Using paid, proprietary AI subscription services to build reo Māori and mātauranga models introduces serious risks of cultural appropriation, loss of control, and contested ownership.
Māori have always been quick to adopt and adapt new technologies. Much of our traditional knowledge is only now being recognised as innovative within contemporary scientific fields. So when ChatGPT and other AI tools appeared, it was natural that Māori communities began experimenting with them. We now see a range of custom large language models (LLMs) drawing on ChatGPT and other AI platforms, promoted as bespoke reo and mātauranga tools.
I have tested four custom mātauranga and reo Māori LLMs created by Māori. Two of them included Māori Data Sovereignty disclaimers and encouraged users to double-check outputs. All four, however, produced serious hallucinations that could easily mislead people who are not experts.
Most of these systems used the OpenAI ChatGPT stack to create their models. That means all the sacred mātauranga being uploaded and used is stored on servers in the United States, on infrastructure owned and controlled by US companies. As a result, that mātauranga is subject to the US CLOUD Act and other foreign laws, as well as internal company policies and privacy settings. We already know that some of these policies explicitly allow staff to audit data, and that certain employees outside your organisation may have access under defined conditions.
One of the AIs I tested was trained on Waitangi Tribunal reports. Marketed as an “expert” on Tribunal material, it confused Dr Hana O’Regan and Sir Tipene O’Regan, partially merging their identities. It also claimed that the Ngāi Tahu takiwā extended up towards Picton and partway along the East Coast of the North Island, instead of the recognised boundary past Kaikōura. The same system was confused about marae pepeha and stitched together mātauranga from across the motu, creating entirely false narratives.

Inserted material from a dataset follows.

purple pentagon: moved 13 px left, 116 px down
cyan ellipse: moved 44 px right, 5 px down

Another AI, designed to support cultural learning and te reo Māori, provided incorrect information about one of my marae, Koukourarata. It stated:
“The marae is named after Koukourarata, the ancestral bay – itself a transliteration or adaptation of the name ‘Cook’s River’, given by Māori to commemorate early interactions with European navigators. Iwi: Primarily Ngāi Tahu, with strong affiliations to Ngāti Huikai.”

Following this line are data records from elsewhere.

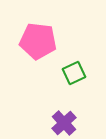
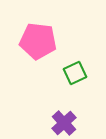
green square: moved 1 px right
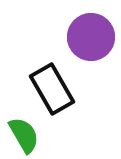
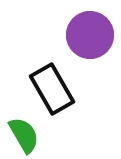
purple circle: moved 1 px left, 2 px up
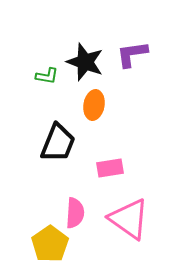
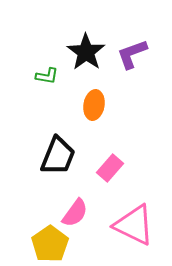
purple L-shape: rotated 12 degrees counterclockwise
black star: moved 1 px right, 10 px up; rotated 15 degrees clockwise
black trapezoid: moved 13 px down
pink rectangle: rotated 40 degrees counterclockwise
pink semicircle: rotated 32 degrees clockwise
pink triangle: moved 5 px right, 6 px down; rotated 9 degrees counterclockwise
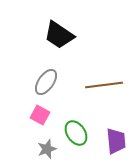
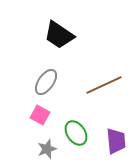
brown line: rotated 18 degrees counterclockwise
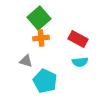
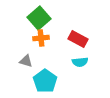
cyan pentagon: rotated 10 degrees clockwise
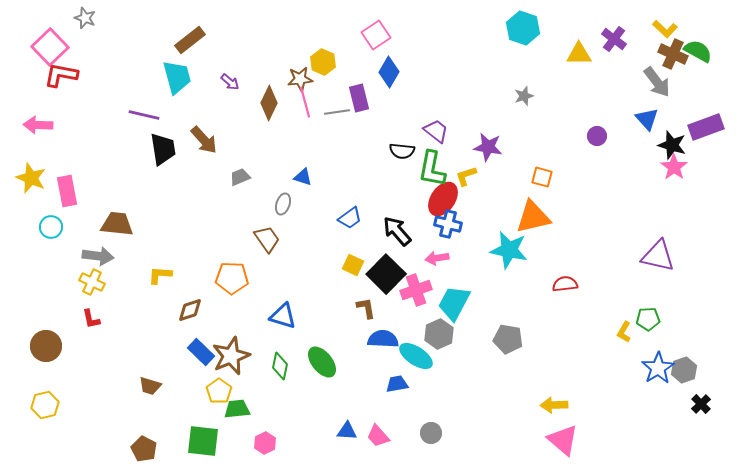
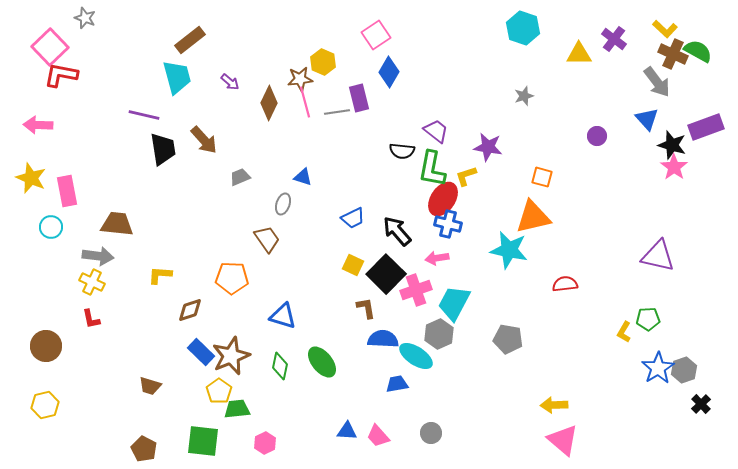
blue trapezoid at (350, 218): moved 3 px right; rotated 10 degrees clockwise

There is no “Cook’s River” in the area. The name Koukourarata comes from a stream and refers to an historical moment in the hapū migration. Ngāti Huikai is a hapū of Ngāi Tahu, not a separate iwi.
The same AI, when asked about Māori leaders in reo Māori and AI, produced an answer about “Dr Anaru Keegan” while actually listing the work of Dr Te Taka Keegan.
A different AI, when I asked who I was, hallucinated that I am a female academic working at Te Whare Wānanga o Awanuiārangi, with whakapapa to Ngāi Tūhoe and Ngāti Awa. This appears to be a combination of poor training on Māori names (perhaps guessing from something like “Katrina”), partial knowledge that I studied at Awanuiārangi, and confusion with my supervisor’s name Taiarahia, which it treated as similar to my surname.
There are three key lessons in all of this:
1. Paying for a subscription does not protect your mātauranga. Once uploaded, it is no longer solely under your control and becomes subject to foreign laws, corporate ownership claims, and platform risk.
2. Even if current terms say that only certain staff under limited conditions can access your data, these are internal company policies that can be changed at any time without Māori consent.
3. Any medium to large organisation that takes privacy, sovereignty, and IP seriously is likely to see these arrangements as too risky in terms of data control, cultural safety, and long-term ownership of Māori knowledge.